If you are going to refinish the cab, wash it in it's entirety with a vegetable oil based soap like Murphy's. This will remove years of grim and organic dirt that you don't even know is there (but you'll know it's gone when you see that clean grain POP! and the once white rag now nasty greenish brown) I use a cotton terry cloth for scrubbing and a heavy, high quality roll of paper towels for drying; work with the grain, paper towels won't get caught in the gran and leave the little hairs like a cloth towel will. It will also raise the grain slightly and give you a nice clean sanding job. More importantly, you will be amazed at how much, if not all, of a typical water/potted plant stain this will remove.

If you are going to just do a spot repair, mask off everything else, wash the affected area, repeat as needed until you feel it's as good as it's going to get and then, sand LIGHTLY but thoroughly with a good grade of 180.

Avoid saturating the wood. You don't want to soak it. It may take several cleanings. And remember, a ring may still appear to be there when the veneer is still damp. You can speed the process with a hair dryer or hot air gun, but go easy. You can "set" a stain in wood with heat just as with clothing.

I've tried many methods over the years, and cleaned many FILTHY cabinets. Water based stains are often the most difficult to deal with due to osmosis and capillary action; I'd rather deal with paint stains any day.
Nothing ever made me 100% satisfied until one day I was dealing with a pair of particularly rough cabs. Pot (no pun intended) rings, wine stains and what looked like grape jelly EVERYWHERE. Knowing all these stains/contaminants were water borne led me to say "the Hell with it, I'm going to wash these boys with soap and water". (Judiciously of course; HOT water, quick scrub and don't leave water standing on veneer obviously).
All I can tell you is that after their light sanding (with less clogging now that the wood is "clean) they came out amazingly gorgeous.

It is now my standard procedure on all my restorations that will require sanding. If I can persuade my daughter to take some pictures, I will show you the pair of L55s I just finished up using this method.

Thomas

ROSSO
11-15-2009, 06:31 PM
Any ideas on how to remove/repair water stains on a cabinet?Is the stain black or white? What type of finish is there?

White stains (typically a ring from a beverage) are generally blemishes in a shellac or varnish finish and are easy to fix. Try light rubbing with a little 0000 steel wool.
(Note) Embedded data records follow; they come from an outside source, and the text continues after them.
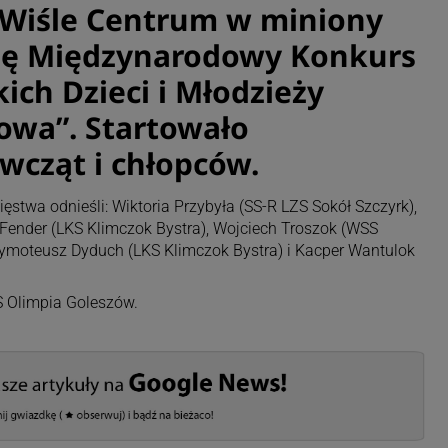
 Wiśle Centrum w miniony
ię Międzynarodowy Konkurs
ich Dzieci i Młodzieży
zowa”. Startowało
ewcząt i chłopców.
stwa odnieśli: Wiktoria Przybyła (SS-R LZS Sokół Szczyrk),
 Fender (LKS Klimczok Bystra), Wojciech Troszok (WSS
Tymoteusz Dyduch (LKS Klimczok Bystra) i Kacper Wantulok
S Olimpia Goleszów.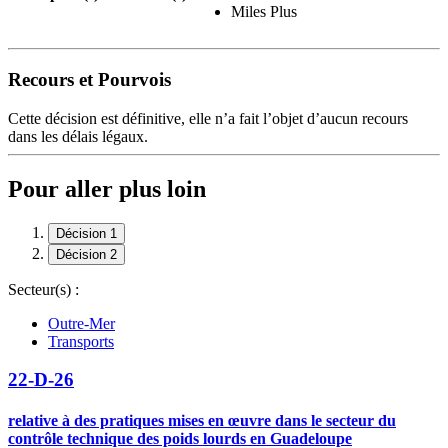
Miles Plus
Recours et Pourvois
Cette décision est définitive, elle n’a fait l’objet d’aucun recours
dans les délais légaux.
Pour aller plus loin
Décision 1
Décision 2
Secteur(s) :
Outre-Mer
Transports
22-D-26
relative à des pratiques mises en œuvre dans le secteur du
contrôle technique des poids lourds en Guadeloupe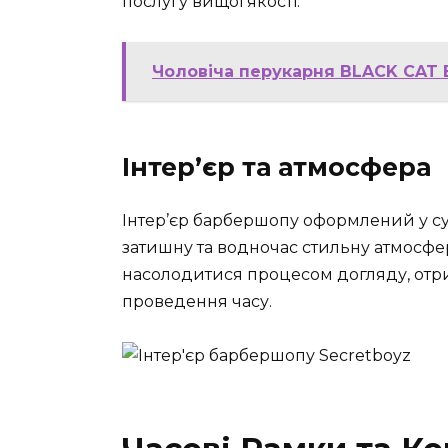
послугу вищої якості.
Чоловіча перукарня BLACK CAT B
Інтер’єр та атмосфера
Інтер’єр барбершопу оформлений у су
затишну та водночас стильну атмосфер
насолодитися процесом догляду, отри
проведення часу.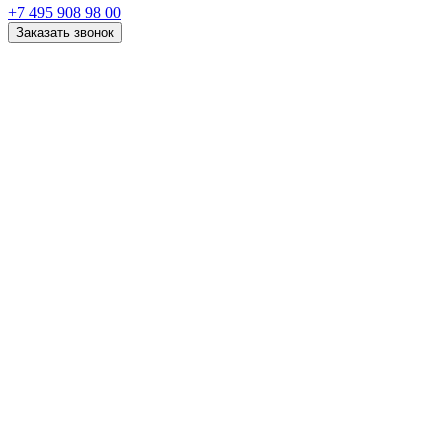
+7 495 908 98 00
Заказать звонок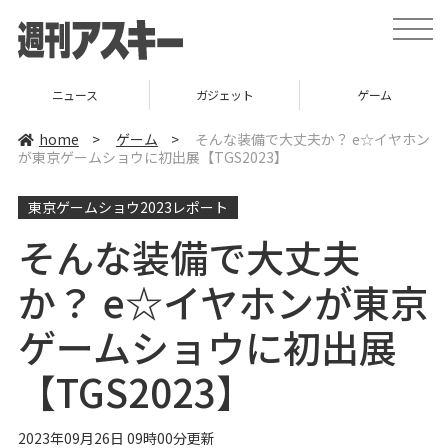
t
o
g
g
l
ニュース
ガジェット
ゲーム
e
n
a
home
>
ゲーム
>
そんな装備で大丈夫か？ e☆イヤホン
v
が東京ゲームショウに初出展【TGS2023】
i
g
a
東京ゲームショウ2023レポート
t
i
o
そんな装備で大丈夫
n
か？ e☆イヤホンが東京
ゲームショウに初出展
【TGS2023】
2023年09月26日 09時00分更新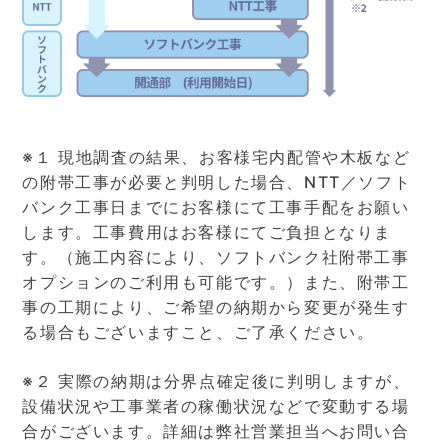
※１ 現地調査の結果、お客様宅内配管や木板など
の附帯工事が必要と判明した場合、NTT／ソフト
バンク工事日までにお客様にて工事手配をお願い
します。工事費用はお客様にてご負担となりま
す。（施工内容により、ソフトバンク社附帯工事
オプションのご利用も可能です。）また、附帯工
事の工期により、ご希望の納期から変更が発生す
る場合もございますこと、ご了承ください。
※２ 実際の納期は分界点確定後に判明しますが、
設備状況や工事業者の稼働状況などで変動する場
合がございます。詳細は弊社営業担当へお問い合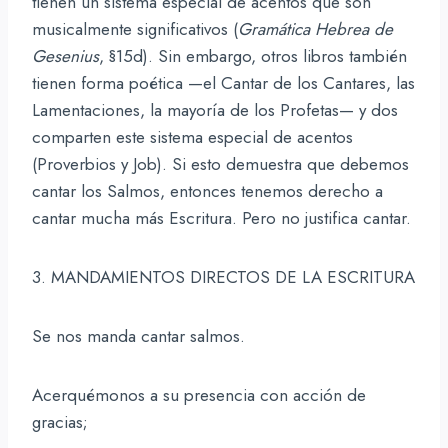
tienen un sistema especial de acentos que son
musicalmente significativos (
Gramática Hebrea de
Gesenius
, §15d). Sin embargo, otros libros también
tienen forma poética —el Cantar de los Cantares, las
Lamentaciones, la mayoría de los Profetas— y dos
comparten este sistema especial de acentos
(Proverbios y Job). Si esto demuestra que debemos
cantar los Salmos, entonces tenemos derecho a
cantar mucha más Escritura. Pero no justifica cantar.
3. MANDAMIENTOS DIRECTOS DE LA ESCRITURA
Se nos manda cantar salmos.
Acerquémonos a su presencia con acción de
gracias;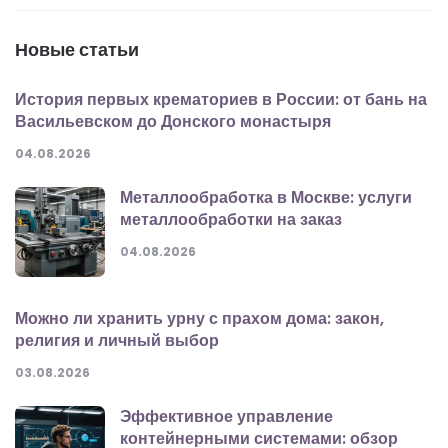
Новые статьи
История первых крематориев в России: от бань на
Васильевском до Донского монастыря
04.08.2026
Металлообработка в Москве: услуги
металлообработки на заказ
04.08.2026
Можно ли хранить урну с прахом дома: закон,
религия и личный выбор
03.08.2026
Эффективное управление
контейнерными системами: обзор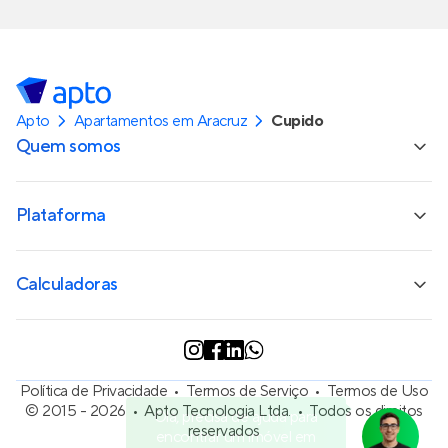
Apto
Apartamentos em Aracruz
Cupido
Quem somos
Plataforma
Calculadoras
Política de Privacidade
Termos de Serviço
Termos de Uso
© 2015 - 2026
Apto Tecnologia Ltda.
Todos os direitos
Olá, precisa de ajuda para
reservados
encontrar um imóvel em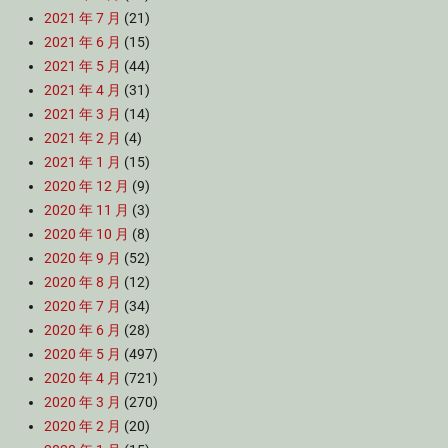
2021 年 7 月
(21)
2021 年 6 月
(15)
2021 年 5 月
(44)
2021 年 4 月
(31)
2021 年 3 月
(14)
2021 年 2 月
(4)
2021 年 1 月
(15)
2020 年 12 月
(9)
2020 年 11 月
(3)
2020 年 10 月
(8)
2020 年 9 月
(52)
2020 年 8 月
(12)
2020 年 7 月
(34)
2020 年 6 月
(28)
2020 年 5 月
(497)
2020 年 4 月
(721)
2020 年 3 月
(270)
2020 年 2 月
(20)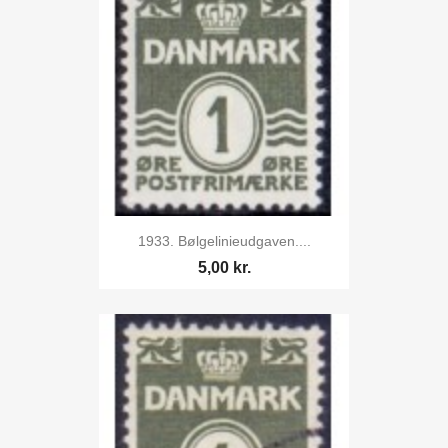
1933. Bølgelinieudgaven....
5,00 kr.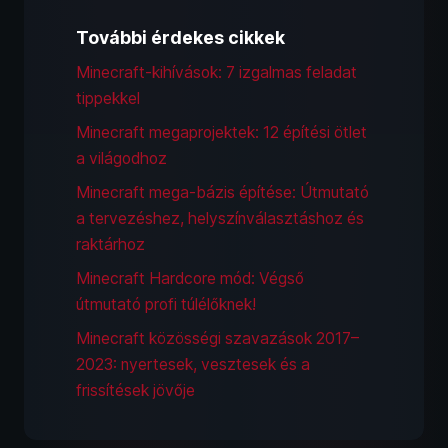
További érdekes cikkek
Minecraft-kihívások: 7 izgalmas feladat
tippekkel
Minecraft megaprojektek: 12 építési ötlet
a világodhoz
Minecraft mega-bázis építése: Útmutató
a tervezéshez, helyszínválasztáshoz és
raktárhoz
Minecraft Hardcore mód: Végső
útmutató profi túlélőknek!
Minecraft közösségi szavazások 2017–
2023: nyertesek, vesztesek és a
frissítések jövője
Black stains are usually iron deposits leached out of planters and are more difficult. The fix is an acid mix that breaks down the mineral deposit but does not affect the wood veneer.
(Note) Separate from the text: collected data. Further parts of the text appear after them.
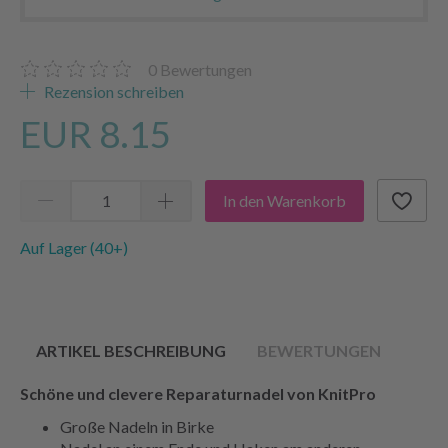
0
Bewertungen
Rezension schreiben
EUR 8.15
In den Warenkorb
Auf Lager (40+)
ARTIKEL BESCHREIBUNG
BEWERTUNGEN
Schöne und clevere Reparaturnadel von KnitPro
Große Nadeln in Birke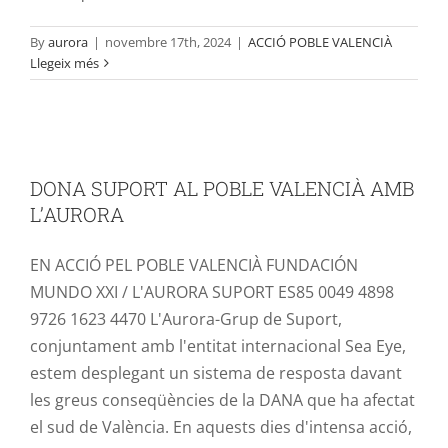
By
aurora
|
novembre 17th, 2024
|
ACCIÓ POBLE VALENCIÀ
Llegeix més
DONA SUPORT AL POBLE VALENCIÀ
AMB L’AURORA
DONA SUPORT AL POBLE VALENCIÀ AMB
ACCIÓ POBLE VALENCIÀ
L’AURORA
EN ACCIÓ PEL POBLE VALENCIÀ FUNDACIÓN
MUNDO XXI / L'AURORA SUPORT ES85 0049 4898
9726 1623 4470 L'Aurora-Grup de Suport,
conjuntament amb l'entitat internacional Sea Eye,
estem desplegant un sistema de resposta davant
les greus conseqüències de la DANA que ha afectat
el sud de València. En aquests dies d'intensa acció,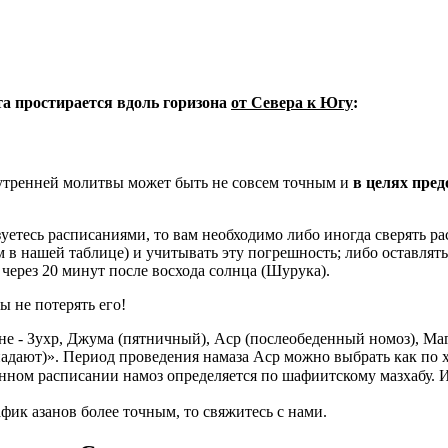
ета простирается вдоль горизона
от Севера к Югу
:
 утренней молитвы может быть не совсем точным и
в целях пре
уетесь расписаниями, то вам необходимо либо иногда сверять рас
м в нашей таблице) и учитывать эту погрешность; либо оставлять
через 20 минут после восхода солнца (Шурука).
ы не потерять его!
е - Зухр, Джума (пятничный), Аср (послеобеденный номоз), Ма
адают)». Период проведения намаза Аср можно выбрать как по 
нном расписании намоз определяется по шафиитскому мазхабу. 
фик азанов более точным, то свяжитесь с нами.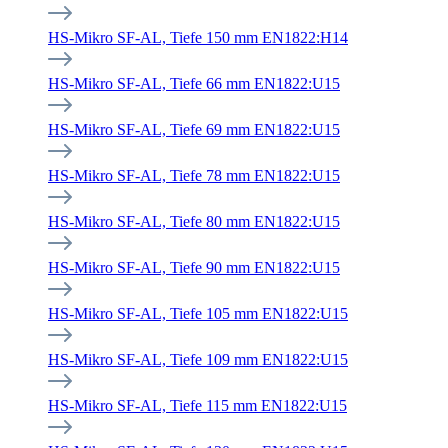
HS-Mikro SF-AL, Tiefe 150 mm EN1822:H14
HS-Mikro SF-AL, Tiefe 66 mm EN1822:U15
HS-Mikro SF-AL, Tiefe 69 mm EN1822:U15
HS-Mikro SF-AL, Tiefe 78 mm EN1822:U15
HS-Mikro SF-AL, Tiefe 80 mm EN1822:U15
HS-Mikro SF-AL, Tiefe 90 mm EN1822:U15
HS-Mikro SF-AL, Tiefe 105 mm EN1822:U15
HS-Mikro SF-AL, Tiefe 109 mm EN1822:U15
HS-Mikro SF-AL, Tiefe 115 mm EN1822:U15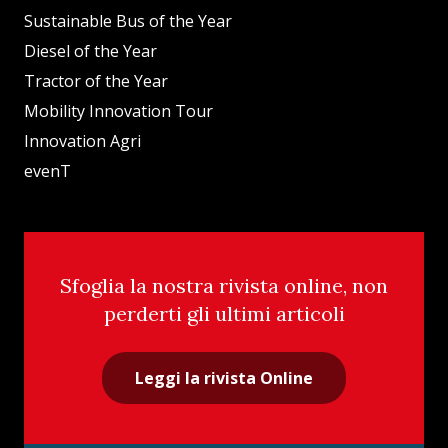
Sustainable Bus of the Year
Diesel of the Year
Tractor of the Year
Mobility Innovation Tour
Innovation Agri
evenT
Sfoglia la nostra rivista online, non
perderti gli ultimi articoli
Leggi la rivista Online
Personally, I avoid water based cleaners on veneered MDF.

Wagner
11-15-2009, 07:53 PM
Is the stain black or white? What type of finish is there?
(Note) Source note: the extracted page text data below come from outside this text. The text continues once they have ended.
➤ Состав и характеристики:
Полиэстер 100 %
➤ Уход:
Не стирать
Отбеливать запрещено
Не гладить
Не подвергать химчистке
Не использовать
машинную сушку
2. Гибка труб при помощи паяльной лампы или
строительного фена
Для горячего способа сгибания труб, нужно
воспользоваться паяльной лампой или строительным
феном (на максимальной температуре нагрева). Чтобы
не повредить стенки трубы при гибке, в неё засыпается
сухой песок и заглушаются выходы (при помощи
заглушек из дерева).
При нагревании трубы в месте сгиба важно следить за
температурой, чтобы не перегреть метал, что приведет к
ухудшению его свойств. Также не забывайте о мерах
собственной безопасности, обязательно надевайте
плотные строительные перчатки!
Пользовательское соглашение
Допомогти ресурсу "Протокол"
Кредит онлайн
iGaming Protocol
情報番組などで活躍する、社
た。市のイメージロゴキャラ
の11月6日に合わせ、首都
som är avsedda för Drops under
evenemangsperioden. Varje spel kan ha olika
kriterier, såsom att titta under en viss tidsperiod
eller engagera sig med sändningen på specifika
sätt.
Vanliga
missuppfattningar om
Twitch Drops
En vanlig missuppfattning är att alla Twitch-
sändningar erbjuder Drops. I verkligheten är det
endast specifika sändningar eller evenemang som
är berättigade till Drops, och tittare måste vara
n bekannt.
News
White stains (typically a ring from a beverage) are generally blemishes in a shellac or varnish finish and are easy to fix. Try light rubbing with a little 0000 steel wool.

Black stains are usually iron deposits leached out of planters and are more difficult. The fix is an acid mix that breaks down the mineral deposit but does not affect the wood veneer.

Personally, I avoid water based cleaners on veneered MDF.

Acids and bleaches should considered only as a LAST resort (my opinion). To suggest that either "does not affect the wood veneer" is preposterous; just takes the stained area to the other extreme. Less control as well. Only God knows with certainty what the results will be when one puts anything on wood. Anything.

And make note, I spoke at length to the JUDICIOUS use of water and to avoid SOAKING.

Wood bleaches also require the step of a neutralizer if used properly (or the process goes on indefinitely) and are not intended for use on furniture grade woods.

This writer's opinion based on excellent results with my method. And yes, I have tried the more aggressive (chemically speaking) approaches. They are what led me to my suggested technique which has yielded much more desirable results.